In de praktijk blijkt echter vaak dat deze koppeling aanbrengen weerbarstige materie is. Bijvoorbeeld bij het bouwproject Binck City Park. Ook het nieuwe gebouw van Sociale Zaken lijkt op dat punt de verkeerde kant op te gaan. Beide bouwprojecten tonen aan dat het combineren van een groene omgeving en natuurinclusieve maatregelen moeilijk realiseerbaar is.

 

Het kernprobleem daarbij is dat alle natuurinclusieve maatregelen vanuit de private sector (projectontwikkelaars) worden aangebracht, en dat het openbare groen door de gemeente moet worden aangelegd.
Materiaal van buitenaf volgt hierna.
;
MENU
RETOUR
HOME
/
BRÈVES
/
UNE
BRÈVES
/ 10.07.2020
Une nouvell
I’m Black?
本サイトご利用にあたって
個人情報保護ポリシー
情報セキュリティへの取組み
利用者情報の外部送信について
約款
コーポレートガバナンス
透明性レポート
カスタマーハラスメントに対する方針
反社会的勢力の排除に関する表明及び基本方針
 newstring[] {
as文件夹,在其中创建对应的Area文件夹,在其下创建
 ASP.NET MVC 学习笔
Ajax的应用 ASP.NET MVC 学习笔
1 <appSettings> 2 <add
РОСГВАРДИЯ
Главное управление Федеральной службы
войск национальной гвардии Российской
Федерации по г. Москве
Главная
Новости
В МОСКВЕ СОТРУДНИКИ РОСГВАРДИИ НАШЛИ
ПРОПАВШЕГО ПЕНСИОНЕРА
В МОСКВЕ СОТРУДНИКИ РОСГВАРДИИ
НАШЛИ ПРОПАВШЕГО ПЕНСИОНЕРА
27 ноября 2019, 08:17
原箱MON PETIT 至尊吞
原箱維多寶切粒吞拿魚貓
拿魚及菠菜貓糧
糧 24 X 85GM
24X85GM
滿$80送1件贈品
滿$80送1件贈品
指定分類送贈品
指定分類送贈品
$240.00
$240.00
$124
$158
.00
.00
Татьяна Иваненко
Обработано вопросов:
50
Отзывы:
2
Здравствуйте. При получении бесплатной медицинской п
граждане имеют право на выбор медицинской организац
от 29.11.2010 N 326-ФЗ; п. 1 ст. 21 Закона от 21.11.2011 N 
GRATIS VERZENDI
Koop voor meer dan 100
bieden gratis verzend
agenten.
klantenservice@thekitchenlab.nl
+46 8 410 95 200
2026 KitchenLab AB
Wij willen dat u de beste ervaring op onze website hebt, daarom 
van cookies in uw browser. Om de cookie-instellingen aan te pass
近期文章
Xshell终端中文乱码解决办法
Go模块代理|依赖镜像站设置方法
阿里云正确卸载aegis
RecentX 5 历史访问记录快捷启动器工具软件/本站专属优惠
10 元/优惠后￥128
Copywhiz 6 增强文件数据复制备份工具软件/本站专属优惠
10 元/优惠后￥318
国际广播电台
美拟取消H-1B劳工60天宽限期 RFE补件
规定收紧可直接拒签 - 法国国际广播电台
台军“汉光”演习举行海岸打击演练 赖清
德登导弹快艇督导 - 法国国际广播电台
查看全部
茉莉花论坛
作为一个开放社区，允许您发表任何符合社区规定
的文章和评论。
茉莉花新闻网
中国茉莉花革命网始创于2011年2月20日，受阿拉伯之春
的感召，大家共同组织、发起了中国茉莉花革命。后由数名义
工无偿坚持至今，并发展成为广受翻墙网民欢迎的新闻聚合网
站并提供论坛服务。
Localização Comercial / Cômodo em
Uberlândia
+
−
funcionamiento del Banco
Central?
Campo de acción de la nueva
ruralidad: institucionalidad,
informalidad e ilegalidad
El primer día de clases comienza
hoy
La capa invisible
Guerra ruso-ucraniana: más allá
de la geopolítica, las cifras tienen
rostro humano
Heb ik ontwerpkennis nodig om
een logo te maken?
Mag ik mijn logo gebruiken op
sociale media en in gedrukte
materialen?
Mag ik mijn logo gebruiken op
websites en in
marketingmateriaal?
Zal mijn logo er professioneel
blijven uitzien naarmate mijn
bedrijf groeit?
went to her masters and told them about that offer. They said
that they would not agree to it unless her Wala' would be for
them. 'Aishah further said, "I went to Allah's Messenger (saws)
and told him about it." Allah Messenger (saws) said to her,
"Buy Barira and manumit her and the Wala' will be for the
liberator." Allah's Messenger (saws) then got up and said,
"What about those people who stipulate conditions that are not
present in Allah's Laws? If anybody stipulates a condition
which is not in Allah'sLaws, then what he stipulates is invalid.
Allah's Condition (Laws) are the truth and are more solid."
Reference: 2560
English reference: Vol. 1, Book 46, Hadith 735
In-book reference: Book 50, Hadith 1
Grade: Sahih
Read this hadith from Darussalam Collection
En de gemeente kan dat eigenlijk alleen wanneer ze eigenaar is van de gronden en wanneer er genoeg ruimte is. Een oplossing van dit probleem is nog niet voorhanden. Eigenlijk zou de gemeente natuurinclusieve maatregelen alleen moeten opleggen wanneer ze zeker weet dat ze zelf groene voorzieningen kan treffen. Of wanneer ze zeker weet dat in de omgeving voldoende parken, geschikte daktuinen of verticaal groen aanwezig zijn of worden ingericht. Maar ook daar kleven nadelen aan.

 

Ondanks regelmatig overleg met de gemeente en betrokken organisaties, blijft het een grote uitdaging om concrete resultaten te boeken. De AVN en de HVB proberen te bevorderen dat ecologische verbindingen verticaal en horizontaal worden gecreëerd. Die kunnen een grote impact hebben op stedelijke biodiversiteit.